Justice DeLayed is justice denied?
It's too bad, I think. DeLay was an effective leader, albeit too liberal in recent years. It's possible, of course, that he did something wrong along the way. But there is no evidence of that in the public domain; as I've often said, the politically-inspired prosection of DeLay by Travis County's discredited DA, Ronnie Earle, is a bad joke. As far as we can tell at the moment, DeLay appears to be yet another victim of the Democrats' politics of personal destruction--the only politics they know.
Here, John Hinderaker--as the Hindrocket is known when wearing a suit--reveals the difference between an honest ideologue and a party hack. He pretends to mark his distance from DeLay on the subject of the politician's "liberalism," as reported on Blotter a few hours ago. Next, he dismisses the Travis County prosecution, which is a trifle, and unworthy of serious attention.
The "public domain," as the Big Trunk knows, also contains a wealth of information about the fallen House majority leader's shady activities. A few well-reported highlights, none of which are in dispute on a factual basis:
+DeLay collaborated with a phony nonprofit, the U.S. Family Network, that funneled $1 million from Russian oil interests into his political operation through a now-defunct British law firm. The money was apparently intended to influence DeLay's backing for an IMF bailout of the troubled Russian economy. The U.S. Family Network--which did not lobby on behalf of families--also accepted six-figure donations from textile firms in the Marianas Islands and Mississippi Band of Choctaw Indians.
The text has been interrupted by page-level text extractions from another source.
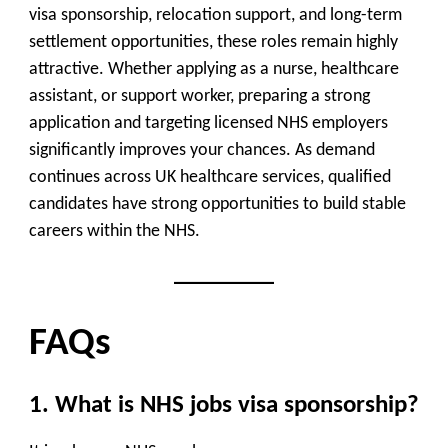
visa sponsorship, relocation support, and long-term
settlement opportunities, these roles remain highly
attractive. Whether applying as a nurse, healthcare
assistant, or support worker, preparing a strong
application and targeting licensed NHS employers
significantly improves your chances. As demand
continues across UK healthcare services, qualified
candidates have strong opportunities to build stable
careers within the NHS.
FAQs
1. What is NHS jobs visa sponsorship?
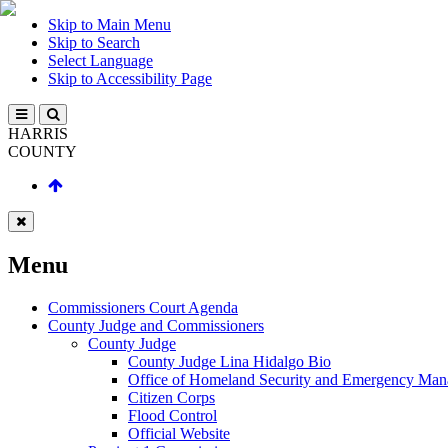
Skip to Main Menu
Skip to Search
Select Language
Skip to Accessibility Page
HARRIS
COUNTY
Menu
Commissioners Court Agenda
County Judge and Commissioners
County Judge
County Judge Lina Hidalgo Bio
Office of Homeland Security and Emergency Ma
Citizen Corps
Flood Control
Official Website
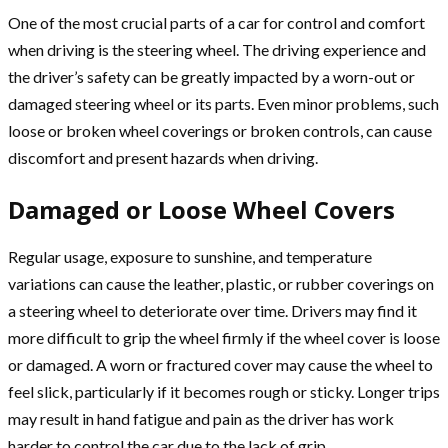
One of the most crucial parts of a car for control and comfort
when driving is the steering wheel. The driving experience and
the driver’s safety can be greatly impacted by a worn-out or
damaged steering wheel or its parts. Even minor problems, such
loose or broken wheel coverings or broken controls, can cause
discomfort and present hazards when driving.
Damaged or Loose Wheel Covers
Regular usage, exposure to sunshine, and temperature
variations can cause the leather, plastic, or rubber coverings on
a steering wheel to deteriorate over time. Drivers may find it
more difficult to grip the wheel firmly if the wheel cover is loose
or damaged. A worn or fractured cover may cause the wheel to
feel slick, particularly if it becomes rough or sticky. Longer trips
may result in hand fatigue and pain as the driver has work
harder to control the car due to the lack of grip.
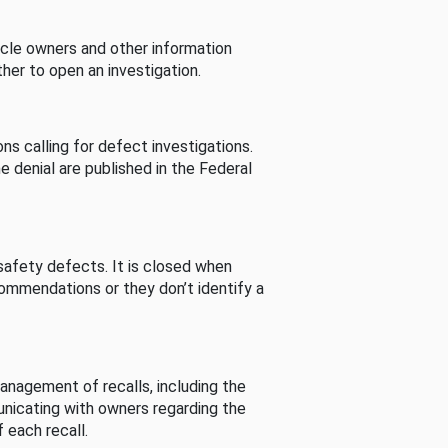
cle owners and other information
her to open an investigation.
s calling for defect investigations.
he denial are published in the Federal
afety defects. It is closed when
commendations or they don’t identify a
nagement of recalls, including the
unicating with owners regarding the
 each recall.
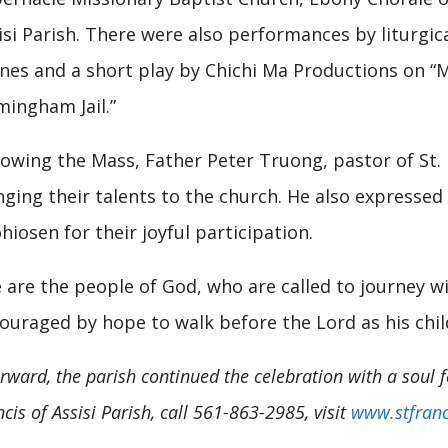
isi Parish. There were also performances by liturgi
nes and a short play by Chichi Ma Productions on “M
mingham Jail.”
lowing the Mass, Father Peter Truong, pastor of St. 
nging their talents to the church. He also expresse
hiosen for their joyful participation.
 are the people of God, who are called to journey w
ouraged by hope to walk before the Lord as his chil
erward, the parish continued the celebration with a soul 
cis of Assisi Parish, call 561-863-2985, visit
www.stfranc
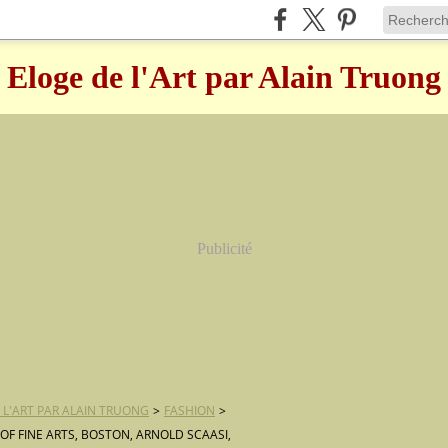
Eloge de l'Art par Alain Truong
Publicité
 L'ART PAR ALAIN TRUONG
>
FASHION
>
F FINE ARTS, BOSTON, ARNOLD SCAASI,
Both were major clients of convicted felon Jack Abramoff, and both received legislative favors from DeLay in the House of Representatives.
+DeLay's wife collected $3,200 a month for three years through a Washington lobby firm--which has subsequently been shuttered by indictments and scandal--for a no-show job.
+DeLay accepted a $70,000 golf junket to Scotland in 2000, which was paid for by gambling interests and an Indian tribe; and a $106,921 three-day golf junket to Seoul in 2001, which was paid for by a registered foreign agent, in violation of House rules. A $57,238, six-day golf trip to Russia seems to have been funded by a shadowy group from the Bahamas, which was seemingly a front group for Russian energy concern.
+Former DeLay congressional staffers Tony Rudy and Michael Scanlon have pled guilty, as the Washington Post summarizes today, "to crimes including conspiracy; wire, tax and mail fraud; and corruption of public officials."
Which possibility is more embarrassing for Powerline: That Hinderaker is writing press releases for the party, or that he actually believes in DeLay's moral rectitude?
*This post originally misidentified Hinderaker as "The Big Trunk"; he is actually the "Hindrocket."